Qu’on s’intéresse aux personnages ou aux écrivains eux-mêmes, comment appréhender cette figure du raté en lien avec la question de l’écriture qui apparaît comme une mise en scène de ces ratages ? Parce que le ratage est souvent l’objet d’une esthétisation – voire d’une dramatisation dans certains cas – qui met en question le rôle du littéraire dans ce besoin de représenter le raté ou de se représenter en raté.

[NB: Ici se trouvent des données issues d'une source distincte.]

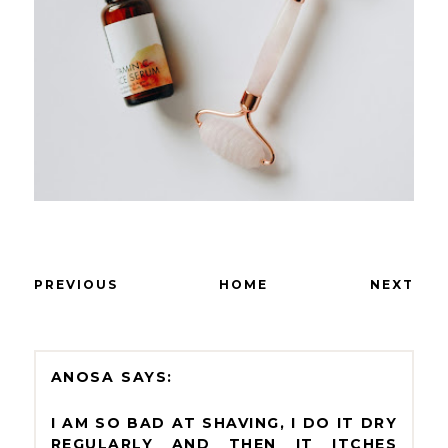
PREVIOUS
HOME
NEXT
ANOSA
I AM SO BAD AT SHAVING, I DO IT DRY
REGULARLY AND THEN IT ITCHES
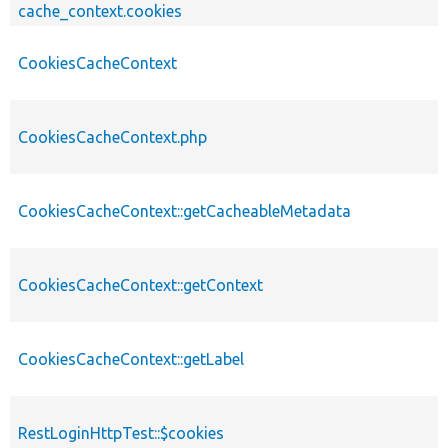
cache_context.cookies
CookiesCacheContext
CookiesCacheContext.php
CookiesCacheContext::getCacheableMetadata
CookiesCacheContext::getContext
CookiesCacheContext::getLabel
RestLoginHttpTest::$cookies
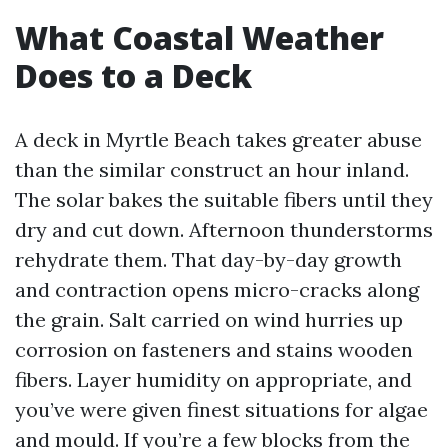
What Coastal Weather
Does to a Deck
A deck in Myrtle Beach takes greater abuse
than the similar construct an hour inland.
The solar bakes the suitable fibers until they
dry and cut down. Afternoon thunderstorms
rehydrate them. That day-by-day growth
and contraction opens micro-cracks along
the grain. Salt carried on wind hurries up
corrosion on fasteners and stains wooden
fibers. Layer humidity on appropriate, and
you’ve were given finest situations for algae
and mould. If you’re a few blocks from the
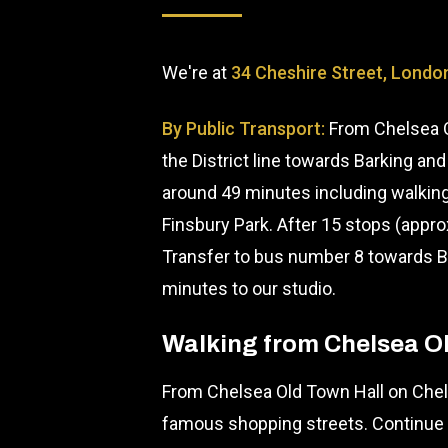
We're at
34 Cheshire Street, Londo
By Public Transport:
From Chelsea O
the District line towards Barking and
around 49 minutes including walking
Finsbury Park. After 15 stops (appr
Transfer to bus number 8 towards Bo
minutes to our studio.
Walking from Chelsea O
From Chelsea Old Town Hall on Chels
famous shopping streets. Continue 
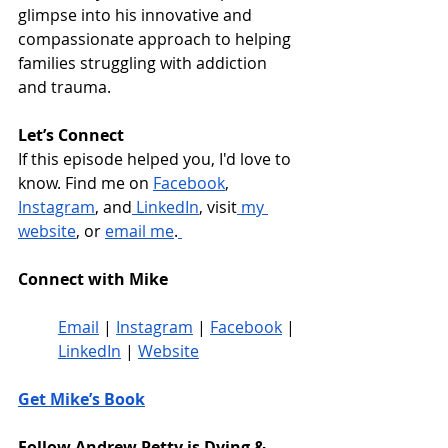
glimpse into his innovative and 
compassionate approach to helping 
families struggling with addiction 
and trauma.
Let’s Connect
If this episode helped you, I'd love to 
know. 
Find me on 
Facebook
, 
Instagram
, and
 LinkedIn
, visit
 my 
website
, or 
email me
.
Connect with Mike
Email
 | 
Instagram
 | 
Facebook
 | 
LinkedIn
 | 
Website
Get Mike’s Book
Follow Andrew Petty is Dying & 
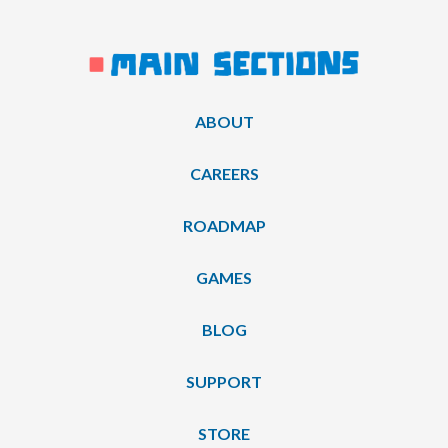
ABOUT
CAREERS
ROADMAP
GAMES
BLOG
SUPPORT
STORE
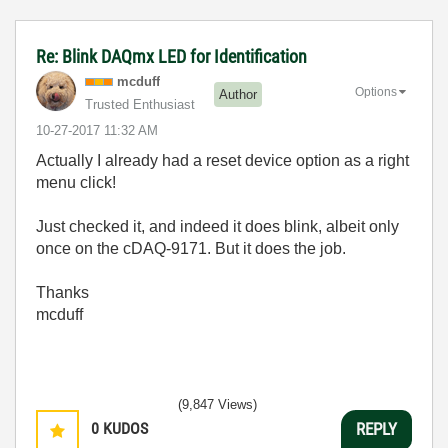
Re: Blink DAQmx LED for Identification
mcduff
Options
Author
Trusted Enthusiast
‎10-27-2017
11:32 AM
Actually I already had a reset device option as a right
menu click!
Just checked it, and indeed it does blink, albeit only
once on the cDAQ-9171. But it does the job.
Thanks
mcduff
(9,847 Views)
0
KUDOS
REPLY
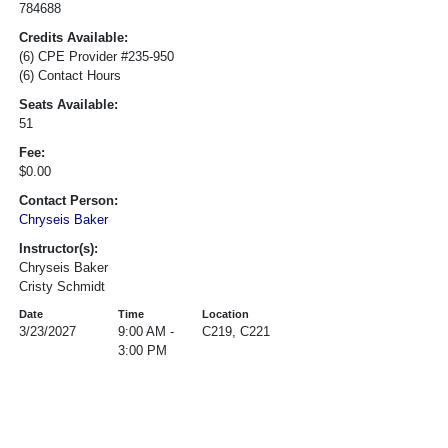
784688
Credits Available:
(6) CPE Provider #235-950
(6) Contact Hours
Seats Available:
51
Fee:
$0.00
Contact Person:
Chryseis Baker
Instructor(s):
Chryseis Baker
Cristy Schmidt
Date
Time
Location
3/23/2027
9:00 AM -
C219, C221
3:00 PM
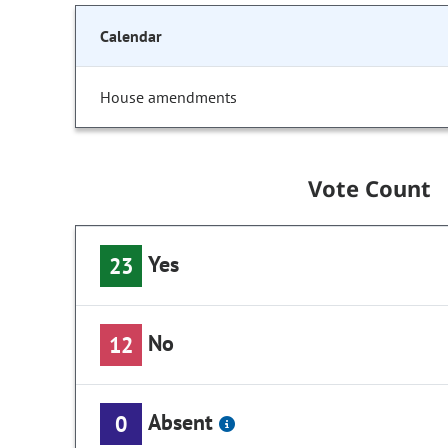
Calendar
House amendments
Vote Count
Yes
23
No
12
Absent
0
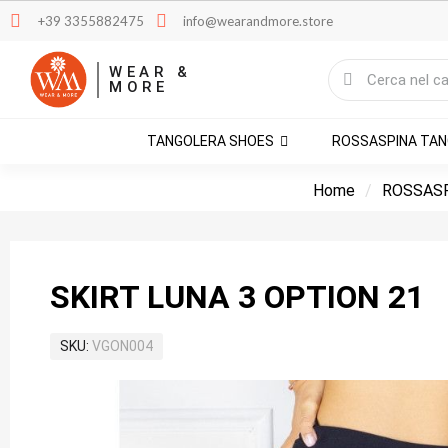
+39 3355882475
info@wearandmore.store
WEAR &
MORE
TANGOLERA SHOES
ROSSASPINA TA
Home
ROSSAS
SKIRT LUNA 3 OPTION 21
SKU
VGON004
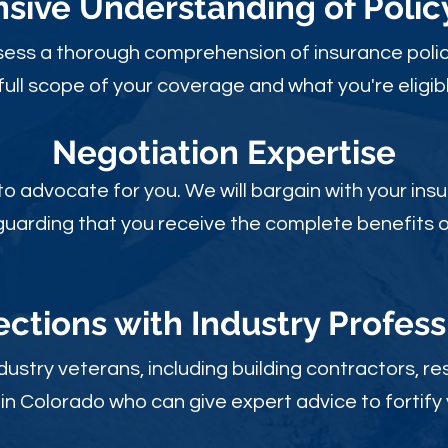
ive Understanding of Poli
sess a thorough comprehension of insurance polic
full scope of your coverage and what you're eligibl
Negotiation Expertise
 to advocate for you. We will bargain with your i
guarding that you receive the complete benefits of
ctions with Industry Profess
ustry veterans, including building contractors, res
in Colorado who can give expert advice to fortify 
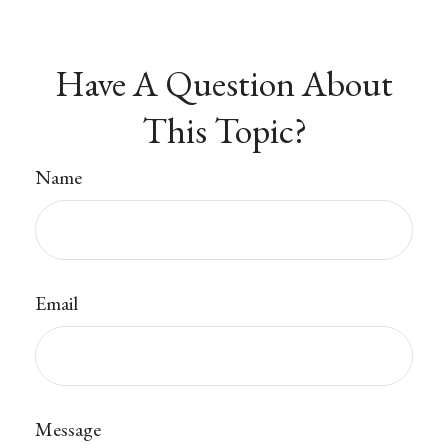
Have A Question About
This Topic?
Name
Email
Message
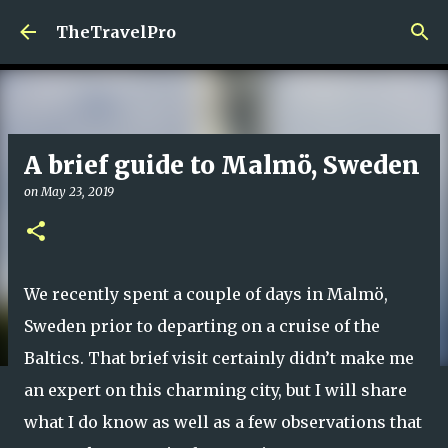
Skip to main content
TheTravelPro
A brief guide to Malmö, Sweden
on
May 23, 2019
We recently spent a couple of days in Malmö,
Sweden prior to departing on a cruise of the
Baltics. That brief visit certainly didn’t make me
an expert on this charming city, but I will share
what I do know as well as a few observations that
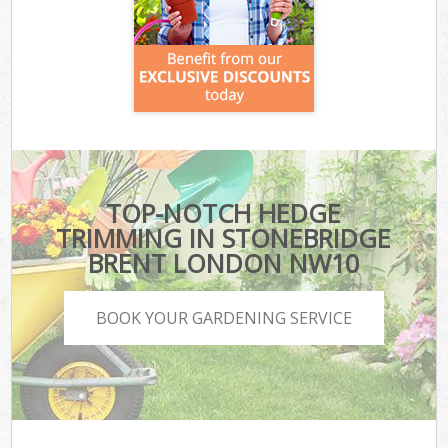
TOP-NOTCH HEDGE
TRIMMING IN STONEBRIDGE
BRENT LONDON NW10
BOOK YOUR GARDENING SERVICE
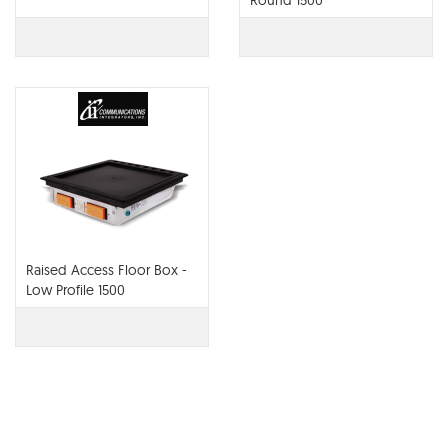
Round 1500
Raised Access Floor Box -
Low Profile 1500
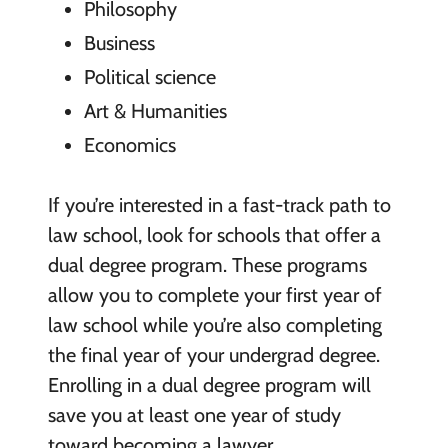
Philosophy
Business
Political science
Art & Humanities
Economics
If you’re interested in a fast-track path to
law school, look for schools that offer a
dual degree program. These programs
allow you to complete your first year of
law school while you’re also completing
the final year of your undergrad degree.
Enrolling in a dual degree program will
save you at least one year of study
toward becoming a lawyer.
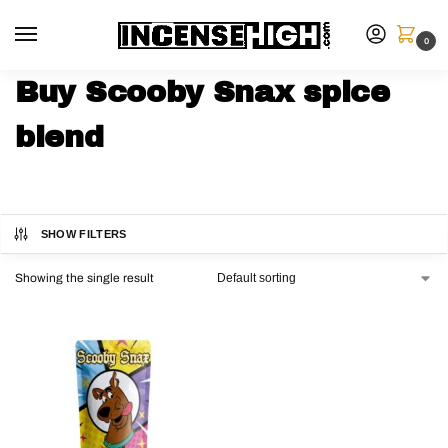
0
Buy Scooby Snax spice
blend
SHOW FILTERS
Showing the single result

Qu’est-ce qui fait de l’échec une entreprise littéraire, ou comment est-il lié à la création en général ? Qu’est-ce que le raté, par sa négativité même, dit du monde en tentant de s’en désinscrire ? Ce numéro se propose d’explorer, en prenant en compte les spécificités du médium littéraire, les connexions comparatives qu’on peut tracer entre différentes figures de ratés et la posture de l’écrivain qui exploite son malaise et son décalage avec le monde et ses institutions.